La Gazette de la grande ile

Antananarivo : Saturation de scooter

Publié le 19 août 2019

Saturé est faible comme mots. Antananarivo est encombré de moto. D’un côté les revendeurs de motos d’occasion qui importent des conteneurs pleins de motos par mois et d’un autre côté les concessionnaires de motos neuves, notamment les motos d’origine chinoise, se multiplient et vendent plus de 50 motos par semaine. La majorité des motos d’occasion importées en masse sont d’origine japonaise et enregistrent entre 5.000 et 30.000 kilomètres. Honda, Yamaha, Kawasaki, Suzuki, etc. toutes les grandes marques sont présentes.  Du côté des scooters, Yamaha prédomine avec ses Jog, Cygnus, RS, etc. et du côté des motos, c’est Honda qui domine avec les modèles CB300, CB 250, ACE125, etc. Toutes ces machines à 2 roues sont vendues librement par des revendeurs informels pour la majorité et qui sont arrivées à créer un empire en moins de 2 ans. Les scooters avec une motorisation de 2 temps comme les Jog, les Evolution etc sont à la mode et attirent les jeunes car techniquement ces moteurs sont d’origine plus puissants que les 4 temps et sont plus faciles à entretenir et à modifier pour devenir encore plus puissants que d’origine.  Cependant, ils sont également plus polluants et consomment plus de carburant en rapport taille puissance avec les moteurs à 4 temps. Ils abondent le marché et coûtent moins chers avec un prix compris entre 450.000 et 1.800.000 ar pour les scooters en état de marche et 250.000 à 1.500.000ar pour les moteurs. Ils sont également les auteurs de la majorité d’accidents mortels impliquant une machine à 2 roues à cause de la modification mal gérée qui implique des scooters puissants avec des systèmes de freinage de base. La partie cycle de ces scooters n’est pas également conçue pour rouler à des vitesses extrêmes comme le font les jeunes malgaches.
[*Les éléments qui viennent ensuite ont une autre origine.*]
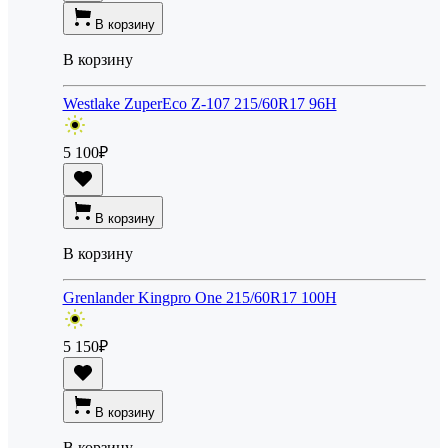
В корзину
В корзину
Westlake ZuperEco Z-107 215/60R17 96H
5 100
₽
В корзину
В корзину
Grenlander Kingpro One 215/60R17 100H
5 150
₽
В корзину
В корзину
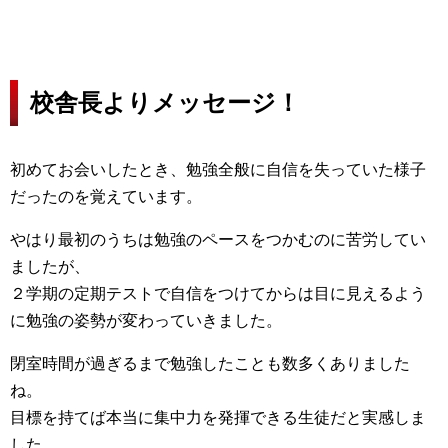
校舎長よりメッセージ！
初めてお会いしたとき、勉強全般に自信を失っていた様子
だったのを覚えています。
やはり最初のうちは勉強のペースをつかむのに苦労してい
ましたが、
２学期の定期テストで自信をつけてからは目に見えるよう
に勉強の姿勢が変わっていきました。
閉室時間が過ぎるまで勉強したことも数多くありました
ね。
目標を持てば本当に集中力を発揮できる生徒だと実感しま
した。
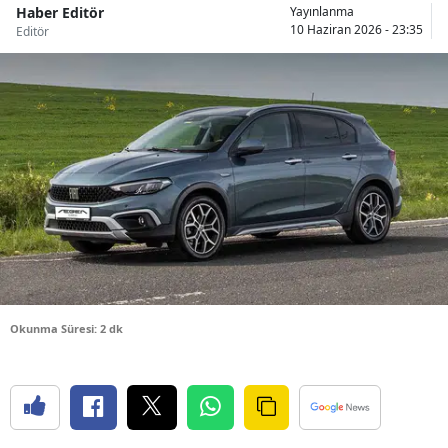
Haber Editör
Yayınlanma
Bilecik
10 Haziran 2026 - 23:35
Editör
Bingöl
Bitlis
Bolu
Burdur
Bursa
Çanakkale
Çankırı
Okunma Süresi: 2 dk
Çorum
Denizli
Diyarbakır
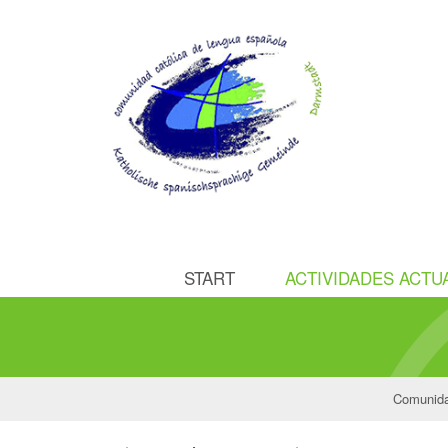
START
ACTIVIDADES ACTU
Comunida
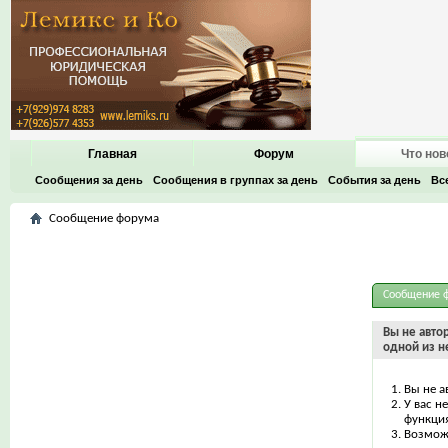
Главная
Форум
Что нов
Сообщения за день
Сообщения в группах за день
События за день
Вс
Сообщение форума
Сообщение 
Вы не авто
одной из н
Вы не а
У вас н
функци
Возможн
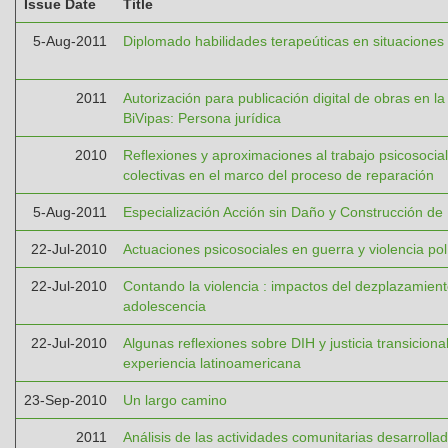
Issue Date
Title
5-Aug-2011
Diplomado habilidades terapeúticas en situaciones
2011
Autorización para publicación digital de obras en la 
BiVipas: Persona jurídica
2010
Reflexiones y aproximaciones al trabajo psicosocial
colectivas en el marco del proceso de reparación
5-Aug-2011
Especialización Acción sin Daño y Construcción de
22-Jul-2010
Actuaciones psicosociales en guerra y violencia polí
22-Jul-2010
Contando la violencia : impactos del dezplazamiento
adolescencia
22-Jul-2010
Algunas reflexiones sobre DIH y justicia transicional
experiencia latinoamericana
23-Sep-2010
Un largo camino
2011
Análisis de las actividades comunitarias desarrolla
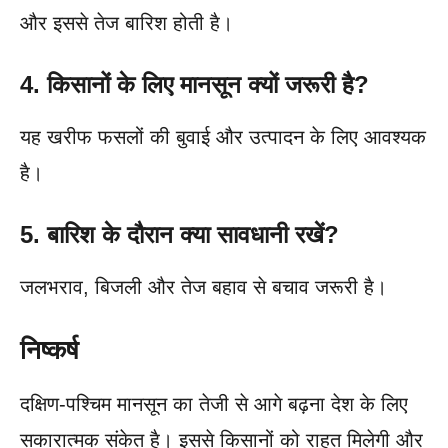
और इससे तेज बारिश होती है।
4. किसानों के लिए मानसून क्यों जरूरी है?
यह खरीफ फसलों की बुवाई और उत्पादन के लिए आवश्यक
है।
5. बारिश के दौरान क्या सावधानी रखें?
जलभराव, बिजली और तेज बहाव से बचाव जरूरी है।
निष्कर्ष
दक्षिण-पश्चिम मानसून का तेजी से आगे बढ़ना देश के लिए
सकारात्मक संकेत है। इससे किसानों को राहत मिलेगी और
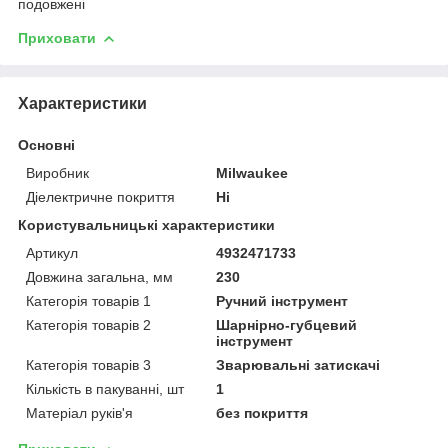
подовжені
Приховати
Характеристики
Основні
Виробник
Milwaukee
Діелектричне покриття
Ні
Користувальницькі характеристики
Артикул
4932471733
Довжина загальна, мм
230
Категорія товарів 1
Ручний інструмент
Категорія товарів 2
Шарнірно-губцевий
інструмент
Категорія товарів 3
Зварювальні затискачі
Кількість в пакуванні, шт
1
Матеріал руків'я
без покриття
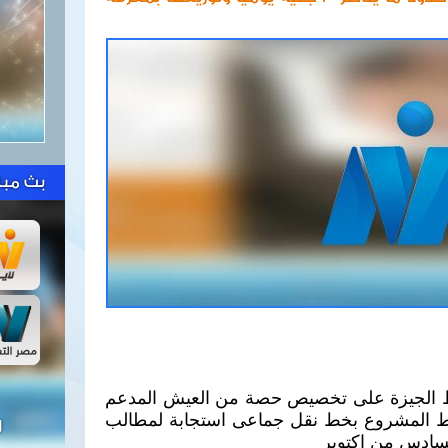
بث مبا
ظ الجيزة على تخصيص حصة من العيش المدعم
بط المشروع بخط نقل جماعى استجابة لمطالب
ل
لسادس من اكتوبر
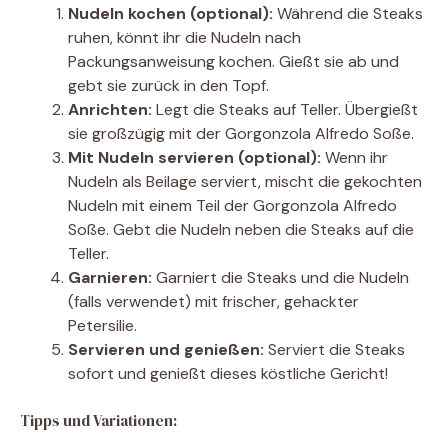
Nudeln kochen (optional):
Während die Steaks
ruhen, könnt ihr die Nudeln nach
Packungsanweisung kochen. Gießt sie ab und
gebt sie zurück in den Topf.
Anrichten:
Legt die Steaks auf Teller. Übergießt
sie großzügig mit der Gorgonzola Alfredo Soße.
Mit Nudeln servieren (optional):
Wenn ihr
Nudeln als Beilage serviert, mischt die gekochten
Nudeln mit einem Teil der Gorgonzola Alfredo
Soße. Gebt die Nudeln neben die Steaks auf die
Teller.
Garnieren:
Garniert die Steaks und die Nudeln
(falls verwendet) mit frischer, gehackter
Petersilie.
Servieren und genießen:
Serviert die Steaks
sofort und genießt dieses köstliche Gericht!
Tipps und Variationen:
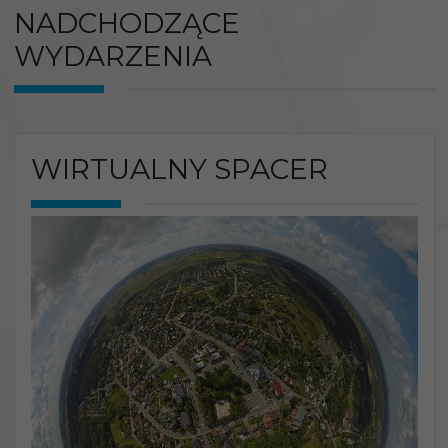
NADCHODZĄCE
WYDARZENIA
WIRTUALNY SPACER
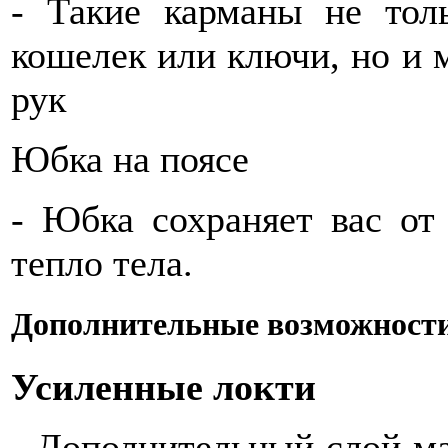
- Такие карманы не тол
кошелек или ключи, но и 
рук
Юбка на поясе
- Юбка сохраняет вас от
тепло тела.
Дополнительные возможност
Усиленные локти
- Дополнительный слой ма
La saturation de la capitale est due à la vente libre de ces engins motorisés sans prendre en compte le nombre d’engins déjà en circulation. Pollution et embouteillage vont de pair avec cette vente libre qui, à travers le temps, est devenue un business à part entière sur les réseaux sociaux. Des pages et des groupes dédiés uniquement à la vente et revente de motos et de scooters se sont créés sur Facebook. Comme la loi malgache stipule que les engins avec moins de 50cc de motorisation n’ont pas besoin de permis de conduire pour circuler, les jeunes font des rues leur terrain de jeu. Chaque dimanche, c’est plus d’une centaine de scooters qui se donnent rendez-vous à Bypass ou sur la Digue Ampitatafika ou sur la Rocade Andohatapenaka pour organiser des courses sauvages en pleine circulation, faisant souvent des morts. Madagascar ne possède pas également de loi régissant la qualité des engins neufs que les concessionnaires vont vendre.  Cela laisse aux concessionnaires de motos chinois la liberté de vendre des motos de très mauvaise qualité qui mettent en danger la vie des consommateurs. Trop de liberté et aucune règlementation font que Madagascar est encombré par les engins à 2 roues. Bientôt, nos rues ressembleront à ceux de l’Inde. Les scooters à 2 temps qui débarquent à Madagascar sont des scooters usés qui polluent. Un fait qui jure avec la résolution du Président de la République à faire de l’environnement sa priorité.